Le prospettive. Poche e incerte
C’è scampo? Un prima contingente risposta di speranza potrebbe arrivare da un’unificazione di uomini e forze, che attualmente sono prigionieri delle proprie storie o peggio del proprio narcisismo. Non si tratta certo di una patologia psichica, quanto del riflesso passivo di istituzioni che privilegiano la dimensione-partito rispetto a quella del governo e di leggi che favoriscono la frammentazione proporzionale e premiano la scomposizione individualistica. Alla fine, sono le istituzioni che selezionano gli uomini, i politici e i cittadini. Decenni di governi deboli hanno selezionato una politica a frammenti e una cittadinanza corporativa.
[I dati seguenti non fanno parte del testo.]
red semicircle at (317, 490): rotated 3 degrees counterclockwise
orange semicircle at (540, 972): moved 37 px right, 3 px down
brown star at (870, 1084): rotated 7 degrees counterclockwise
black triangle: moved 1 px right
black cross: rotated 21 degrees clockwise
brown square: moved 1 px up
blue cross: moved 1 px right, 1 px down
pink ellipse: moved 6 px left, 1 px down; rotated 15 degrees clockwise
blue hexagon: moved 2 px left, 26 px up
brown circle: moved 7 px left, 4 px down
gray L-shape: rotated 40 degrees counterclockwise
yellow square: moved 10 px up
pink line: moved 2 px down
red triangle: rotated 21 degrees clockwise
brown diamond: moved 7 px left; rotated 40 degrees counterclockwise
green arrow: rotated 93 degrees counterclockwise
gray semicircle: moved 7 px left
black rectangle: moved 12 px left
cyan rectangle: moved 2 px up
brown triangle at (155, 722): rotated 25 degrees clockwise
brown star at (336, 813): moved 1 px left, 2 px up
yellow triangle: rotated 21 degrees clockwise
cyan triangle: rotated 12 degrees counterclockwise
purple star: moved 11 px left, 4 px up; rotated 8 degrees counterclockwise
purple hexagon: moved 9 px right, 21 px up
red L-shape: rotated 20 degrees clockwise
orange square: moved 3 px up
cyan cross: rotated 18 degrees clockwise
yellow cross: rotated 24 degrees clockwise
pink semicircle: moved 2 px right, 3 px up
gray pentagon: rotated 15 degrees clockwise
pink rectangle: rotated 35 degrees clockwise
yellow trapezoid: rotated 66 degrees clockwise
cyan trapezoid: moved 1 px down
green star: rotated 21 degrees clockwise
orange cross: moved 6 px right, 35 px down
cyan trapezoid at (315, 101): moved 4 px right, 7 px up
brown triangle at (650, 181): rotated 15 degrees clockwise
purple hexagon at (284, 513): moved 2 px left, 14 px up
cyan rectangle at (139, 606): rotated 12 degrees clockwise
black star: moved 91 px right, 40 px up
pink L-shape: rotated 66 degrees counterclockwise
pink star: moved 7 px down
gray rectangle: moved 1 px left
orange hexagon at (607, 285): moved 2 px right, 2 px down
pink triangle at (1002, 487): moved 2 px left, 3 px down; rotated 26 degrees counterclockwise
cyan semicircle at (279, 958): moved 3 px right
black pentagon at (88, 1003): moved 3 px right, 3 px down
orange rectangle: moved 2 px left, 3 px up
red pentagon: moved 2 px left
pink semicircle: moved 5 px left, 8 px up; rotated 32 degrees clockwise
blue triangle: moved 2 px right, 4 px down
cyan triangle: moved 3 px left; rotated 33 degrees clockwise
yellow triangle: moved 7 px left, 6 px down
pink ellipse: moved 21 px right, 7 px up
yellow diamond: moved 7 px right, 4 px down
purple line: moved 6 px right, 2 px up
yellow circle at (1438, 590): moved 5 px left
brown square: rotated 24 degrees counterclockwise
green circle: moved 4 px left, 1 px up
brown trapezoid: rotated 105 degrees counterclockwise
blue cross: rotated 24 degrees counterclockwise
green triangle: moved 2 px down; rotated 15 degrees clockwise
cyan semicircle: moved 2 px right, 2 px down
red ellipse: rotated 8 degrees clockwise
Ma ciò che resta decisiva è la coscienza dell’insopportabilità ulteriore di questa condizione. Di lì si può partire per costruire una proposta coraggiosa e coerente di un Paese diverso.
La storia dell’opinione pubblica ed elettorale dell’ultimo decennio autorizza a pensare che laddove si presenti un programma coraggioso e controcorrente, esso può conquistare la scena. Dal Berlusconi del 1994, al M5S del 2013, al PD delle elezioni europee 2014, alla Lega delle elezioni europee 2019, a Fratelli d’Italia degli attuali sondaggi, la storia del consenso è storia di montagne russe, che si possono salire e discendere precipitosamente. L’ottimismo della volontà è essenziale, se sorretto dall’intelligenza della ragione applicata.